Learning to Rank in an Hourly Job Marketplace
Xun Wang • Back to Haystack 2018
As the largest online marketplace for hourly jobs in the US, Snagajob strives to connect millions of job seekers with part/full time, hourly and on-demand employment opportunities on a daily basis. Satisfactory fulfilment of this mission requires a two-way 'match' engine that can efficiently identify both the most suitable jobs for job seekers and the most qualified candidates for employers. In 2017, we reached an important milestone towards our vision of the match engine with a completely redesigned learning-to-rank (LTR)-based search solution that has given us significant lift in both information retrieval (IR) metrics such as NDCG@10 and key real-world business metrics like application rates.
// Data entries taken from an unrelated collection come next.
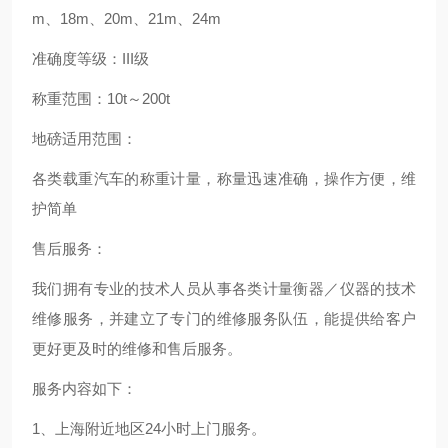
m、18m、20m、21m、24m
准确度等级：III级
称重范围：10t～200t
地磅适用范围：
各类载重汽车的称重计量，称量迅速准确，操作方便，维
护简单
售后服务：
我们拥有专业的技术人员从事各类计量衡器／仪器的技术
维修服务，并建立了专门的维修服务队伍，能提供给客户
更好更及时的维修和售后服务。
服务内容如下：
1、上海附近地区24小时上门服务。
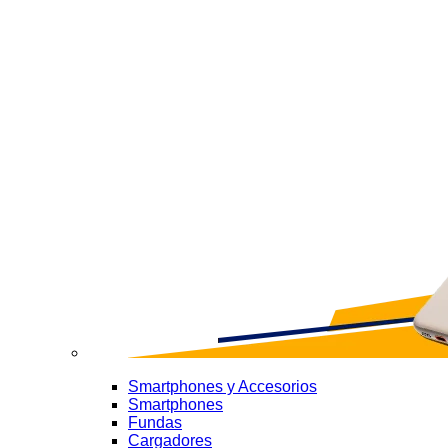
Smartphones y Accesorios
Smartphones
Fundas
Cargadores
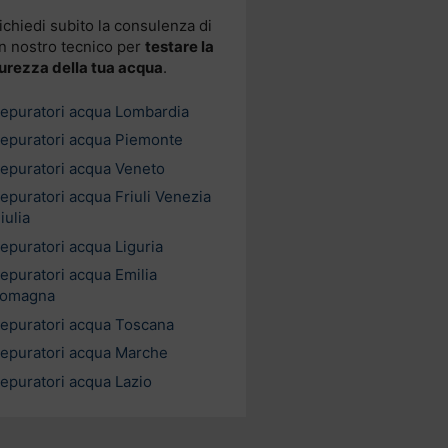
ichiedi subito la consulenza di
n nostro tecnico per
testare la
urezza della tua acqua
.
epuratori acqua Lombardia
epuratori acqua Piemonte
epuratori acqua Veneto
epuratori acqua Friuli Venezia
iulia
epuratori acqua Liguria
epuratori acqua Emilia
omagna
epuratori acqua Toscana
epuratori acqua Marche
epuratori acqua Lazio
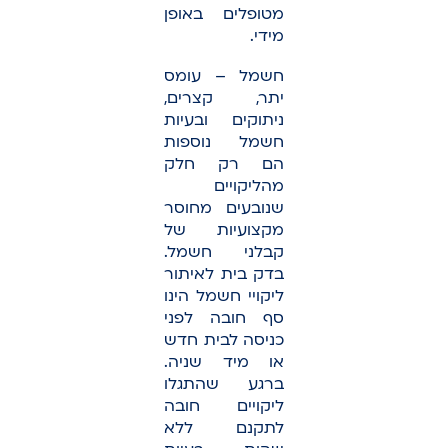
מטופלים באופן
מידי.
חשמל – עומס
יתר, קצרים,
ניתוקים ובעיות
חשמל נוספות
הם רק חלק
מהליקויים
שנובעים מחוסר
מקצועיות של
קבלני חשמל.
בדק בית לאיתור
ליקויי חשמל הינו
סף חובה לפני
כניסה לבית חדש
או מיד שניה.
ברגע שהתגלו
ליקויים חובה
לתקנם ללא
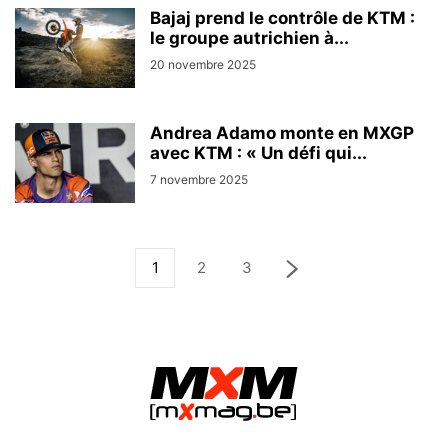
Bajaj prend le contrôle de KTM :
le groupe autrichien à...
20 novembre 2025
Andrea Adamo monte en MXGP
avec KTM : « Un défi qui...
7 novembre 2025
1
2
3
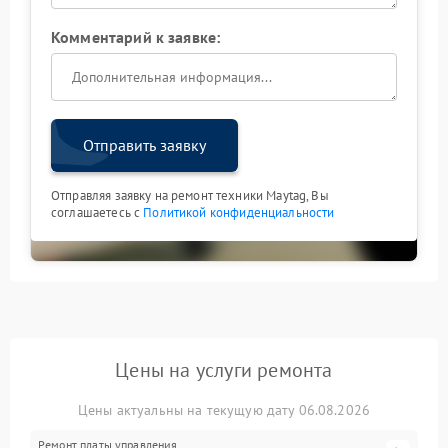
Комментарий к заявке:
Отправить заявку
Отправляя заявку на ремонт техники Maytag, Вы
соглашаетесь с
Политикой конфиденциальности
Цены на услуги ремонта
Цены актуальны на текущую дату 06.08.2026
Ремонт платы управления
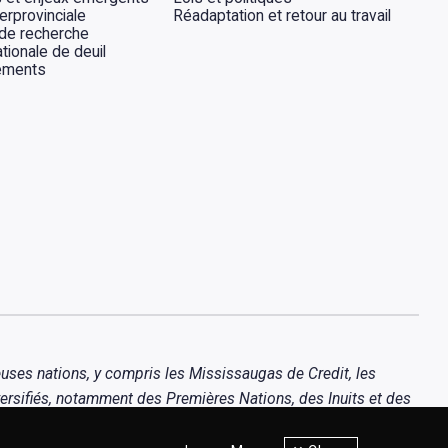
erprovinciale
Réadaptation et retour au travail
 de recherche
tionale de deuil
ements
uses nations, y compris les Mississaugas de Credit, les
ersifiés, notamment des Premières Nations, des Inuits et des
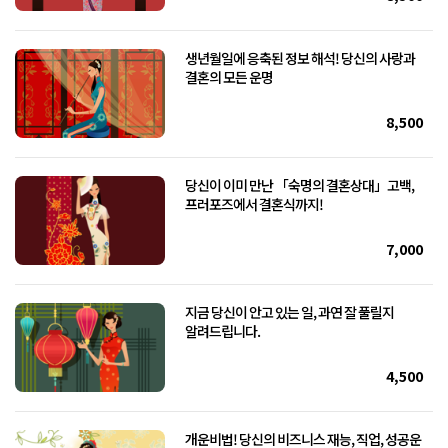
생년월일에 응축된 정보 해석! 당신의 사랑과
결혼의 모든 운명
8,500
당신이 이미 만난 「숙명의 결혼상대」고백,
프러포즈에서 결혼식까지!
7,000
지금 당신이 안고 있는 일, 과연 잘 풀릴지
알려드립니다.
4,500
개운비법! 당신의 비즈니스 재능, 직업, 성공운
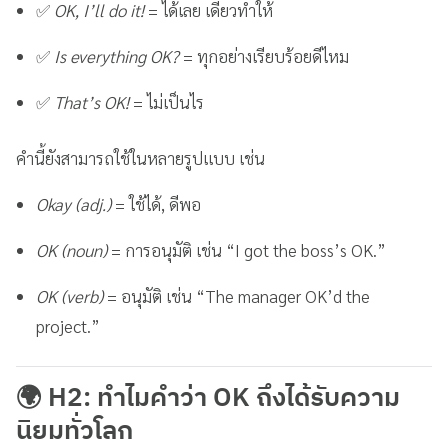
✅
OK, I’ll do it!
= ได้เลย เดี๋ยวทำให้
✅
Is everything OK?
= ทุกอย่างเรียบร้อยดีไหม
✅
That’s OK!
= ไม่เป็นไร
คำนี้ยังสามารถใช้ในหลายรูปแบบ เช่น
Okay (adj.)
= ใช้ได้, ดีพอ
OK (noun)
= การอนุมัติ เช่น “I got the boss’s OK.”
OK (verb)
= อนุมัติ เช่น “The manager OK’d the
project.”
🌍 H2: ทำไมคำว่า OK ถึงได้รับความ
นิยมทั่วโลก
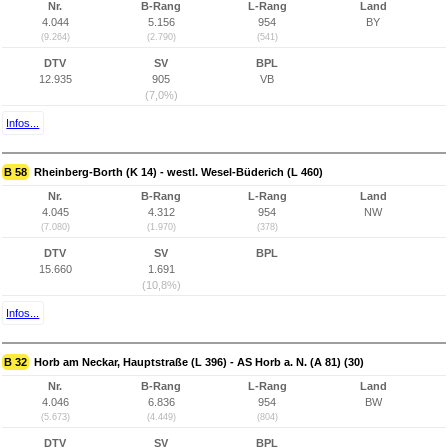
Nr.
B-Rang
L-Rang
Land
4.044
5.156
954
BY
(9.264)
(2.790)
(541)
DTV
SV
BPL
12.935
905
VB
(7,0%)
Infos...
B 58
Rheinberg-Borth (K 14) - westl. Wesel-Büderich (L 460)
Nr.
B-Rang
L-Rang
Land
4.045
4.312
954
NW
(7.080)
(1.970)
(378)
DTV
SV
BPL
15.660
1.691
(10,8%)
Infos...
B 32
Horb am Neckar, Hauptstraße (L 396) - AS Horb a. N. (A 81) (30)
Nr.
B-Rang
L-Rang
Land
4.046
6.836
954
BW
(5.673)
(4.449)
(804)
DTV
SV
BPL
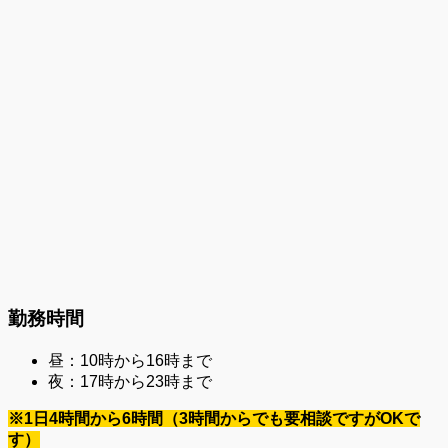
勤務時間
昼：10時から16時まで
夜：17時から23時まで
※1日4時間から6時間（3時間からでも要相談ですがOKで
す）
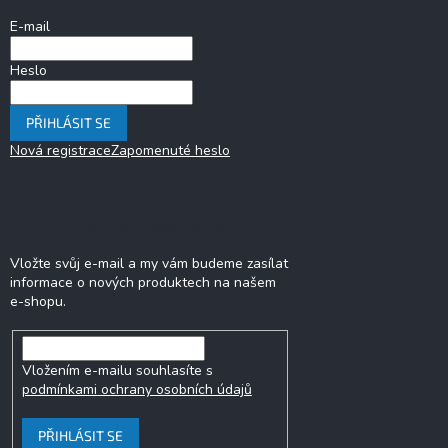
í
E-mail
Heslo
PŘIHLÁSIT SE
Nová registrace
Zapomenuté heslo
Odebírat newsletter
Vložte svůj e-mail a my vám budeme zasílat
informace o nových produktech na našem
e-shopu.
Vložením e-mailu souhlasíte s
podmínkami ochrany osobních údajů
PŘIHLÁSIT SE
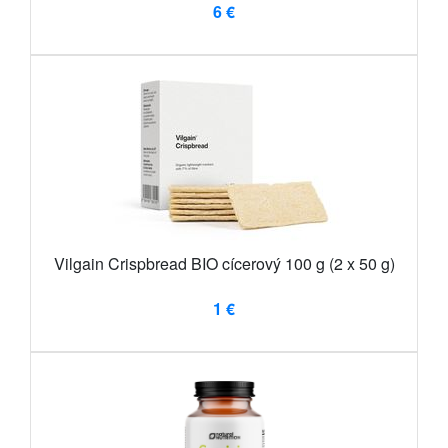
6 €
Vilgain Crispbread BIO cícerový 100 g (2 x 50 g)
1 €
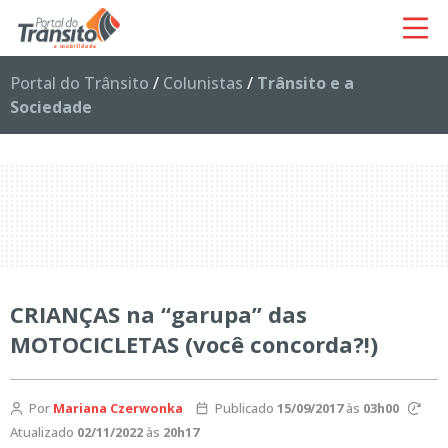
Portal do Trânsito
/
Colunistas
/
Trânsito e a
Sociedade
CRIANÇAS na “garupa” das
MOTOCICLETAS (você concorda?!)
Por
Mariana Czerwonka
Publicado
15/09/2017
às
03h00
Atualizado
02/11/2022
às
20h17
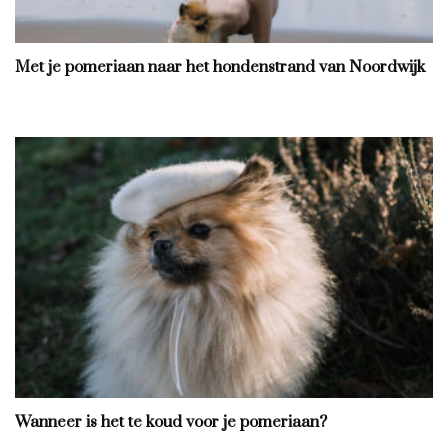
Met je pomeriaan naar het hondenstrand van Noordwijk
Wanneer is het te koud voor je pomeriaan?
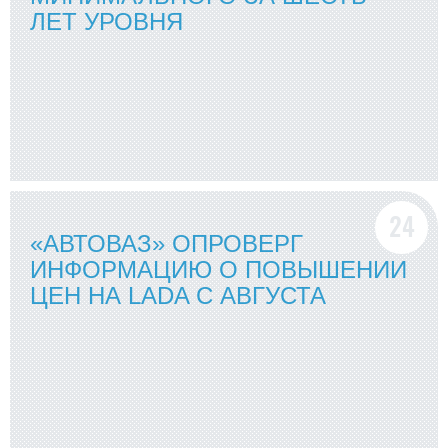
ЛЕТ УРОВНЯ
«АВТОВАЗ» ОПРОВЕРГ
ИНФОРМАЦИЮ О ПОВЫШЕНИИ
ЦЕН НА LADA С АВГУСТА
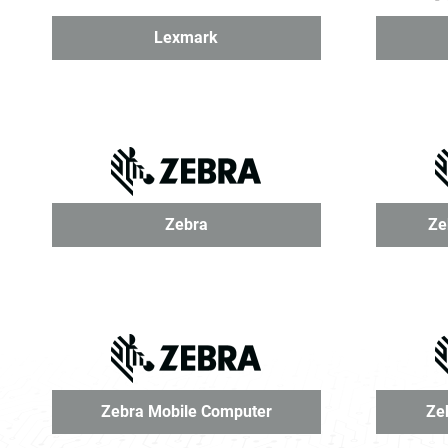
Lexmark
Zebra
Ze
Zebra Mobile Computer
Ze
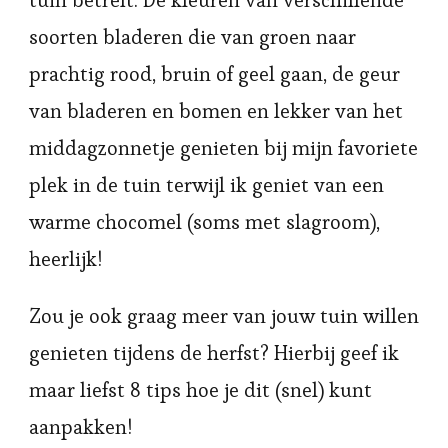
soorten bladeren die van groen naar
prachtig rood, bruin of geel gaan, de geur
van bladeren en bomen en lekker van het
middagzonnetje genieten bij mijn favoriete
plek in de tuin terwijl ik geniet van een
warme chocomel (soms met slagroom),
heerlijk!
Zou je ook graag meer van jouw tuin willen
genieten tijdens de herfst? Hierbij geef ik
maar liefst 8 tips hoe je dit (snel) kunt
aanpakken!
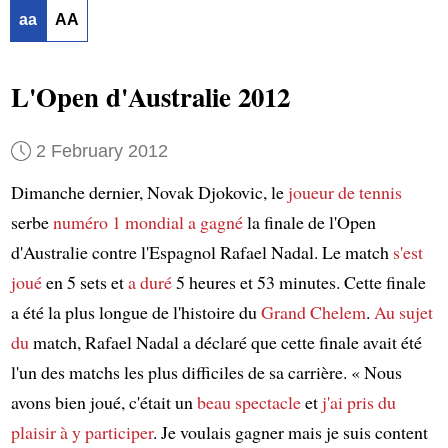
aa
AA
L'Open d'Australie 2012
2 February 2012
Dimanche dernier, Novak Djokovic, le
joueur de tennis
serbe
numéro 1 mondial
a gagné
la finale de l'Open
d'Australie contre l'Espagnol Rafael Nadal. Le match
s'est
joué
en 5 sets et
a duré
5 heures et 53 minutes. Cette finale
a été la plus longue de l'histoire du
Grand Chelem
.
Au sujet
du
match, Rafael Nadal a déclaré que cette finale avait été
l'un des matchs les plus difficiles de sa carrière. « Nous
avons bien joué, c'était un
beau spectacle
et
j'ai pris du
plaisir à y participer
. Je voulais gagner mais je suis content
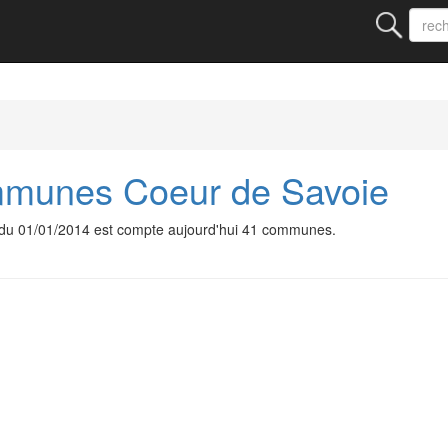
munes Coeur de Savoie
u 01/01/2014 est compte aujourd'hui 41 communes.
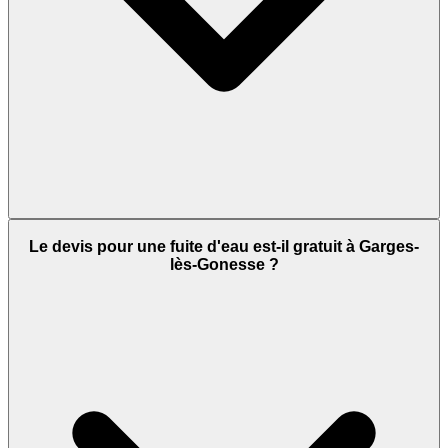
Le devis pour une fuite d'eau est-il gratuit à Garges-
lès-Gonesse ?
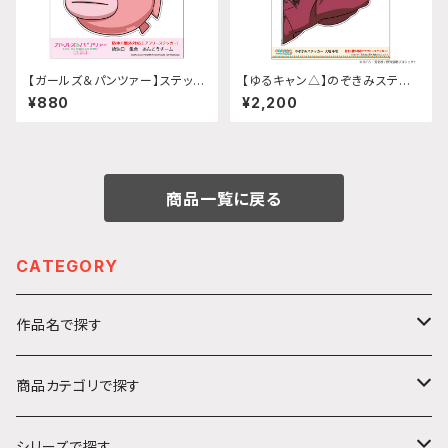
【ガールズ＆パンツァー】ステッカ
【ゆるキャン△】のぞきみステッ
ー 給油口 (集合 あんこうチー
カー (大垣千明『SEASON3』)A
¥880
¥2,200
ム)
4サイズ
商品一覧に戻る
CATEGORY
作品名で探す
カ行
商品カテゴリで探す
ガールズ＆パンツァー
サ行
アクリルキーホルダー
シリーズで探す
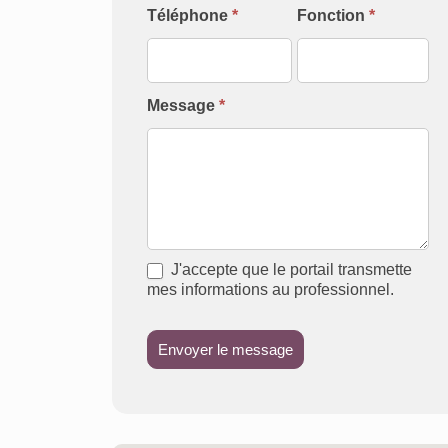
Téléphone
*
Fonction
*
Message
*
J'accepte que le portail transmette
mes informations au professionnel.
Envoyer le message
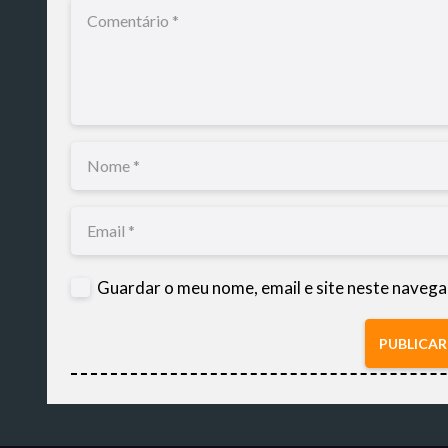
Guardar o meu nome, email e site neste navega
PUBLICA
Building an LTR solution for an hourly job marketplace entails its own set of interesting challenges. In this talk, we will discuss our technical journey in the past 12 months and bring plenty of in-the-trench stories where we succeeded (or failed) at wrangling our search system. Topics covered will include: 1) our selection of search engine technology, machine learning model and data engineering pipeline. 2) special characteristics of LTR and the job-search use case and implications for commonly used LTR features (e.g. BM25 scores) and machine learning techniques. 3) testing, monitoring and relevancy- tuning (yes, you still have to do a bit of that) the LTR model once it's online. 4) previews of a few modeling and engineering enhancements to the LTR solution and the match engine such as semantics features, live feature logging, personalization and potential integration with AWS Sagemaker.
View the SlidesXun Wang is a Principal Data Scientist from Snagajob’s Match team at its DC office. Since joining Snagajob in 2016, Xun has been the data science and machine learning engineering lead for Snagjob’s next-generation learning to rank search products learning, and has contributed to a variety of projects regarding text mining, forecasting, recommendation and data-driven decision making in general.
Prior to Snagajob, Xun was a Senior Data Scientist at Sentrana Inc, an early pioneer in large-scale predictive analytics with applications in sales and marketing. Xun holds a Ph.D. in Transportation Systems Engineering from Cornell University. Before coming to the US in 2008, Xun spent the first 22 years of his life in his beloved hometown Nanjing, China.